### GIVEN RECORDS

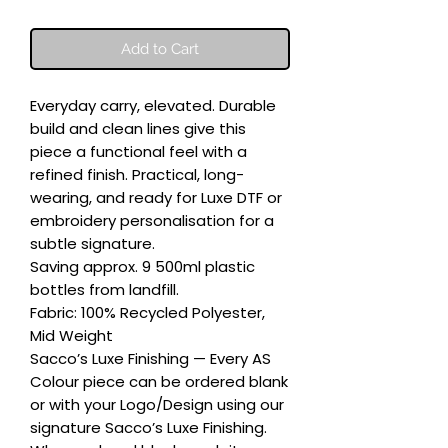
Add to Cart
Everyday carry, elevated. Durable 
build and clean lines give this 
piece a functional feel with a 
refined finish. Practical, long-
wearing, and ready for Luxe DTF or 
embroidery personalisation for a 
subtle signature.

Saving approx. 9 500ml plastic 
bottles from landfill.

Fabric: 100% Recycled Polyester, 
Mid Weight

Sacco’s Luxe Finishing — Every AS 
Colour piece can be ordered blank 
or with your Logo/Design using our 
signature Sacco’s Luxe Finishing.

######

• [PROBLEM] Nothing but the exact lines of the data above, from the line containing "embroidery personalisation for a" through the last, should appear in the answer.

• [TASK RESULT]
embroidery personalisation for a 
subtle signature.

Saving approx. 9 500ml plastic 
bottles from landfill.

Fabric: 100% Recycled Polyester, 
Mid Weight

Sacco’s Luxe Finishing — Every AS 
Colour piece can be ordered blank 
or with your Logo/Design using our 
signature Sacco’s Luxe Finishing.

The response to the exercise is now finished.